Copolymer Networks: Multifractal dimension spectra in polymer field theory

TL;DR

This paper develops a field theoretic approach to analyze the multifractal scaling behavior of copolymer networks, revealing new spectral properties and classifying certain 2D limits with conformal series.

Contribution

It introduces a third-order resummation of scaling dimensions for copolymer networks, uncovering multifractal spectra and classifying 2D limits using conformal series.

Findings

Convexity of spectra enables multifractal interpretation.

2D limit of avoiding walk star matches conformal Kac series.
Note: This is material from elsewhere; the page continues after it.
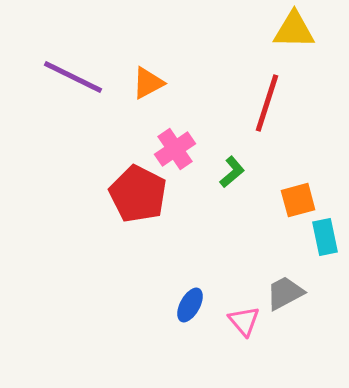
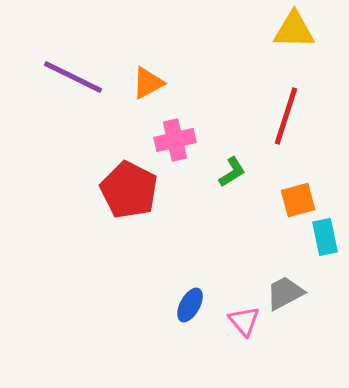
red line: moved 19 px right, 13 px down
pink cross: moved 9 px up; rotated 21 degrees clockwise
green L-shape: rotated 8 degrees clockwise
red pentagon: moved 9 px left, 4 px up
Third-order exponents validate epsilon expansion and fixed-dimension schemes.

Abstract

We explore the rich scaling behavior of copolymer networks in solution. We establish a field theoretic description in terms of composite operators. Our 3rd order resummation of the spectrum of scaling dimensions brings about remarkable features: Convexity of the spectra allows for a multifractal interpretation. This has not been conceived for power of field operators of $\phi^4$ field theory before. The 2D limit of the mutually avoiding walk star apparently corresponds to results of a conformal Kac series. Such a classification seems not possible for the 2D limit of other copolymer stars. The 3rd order calculation of a large collection of exponents furthermore allows for a consistency check of two complementary schemes: epsilon expansion and renormalization at fixed dimension.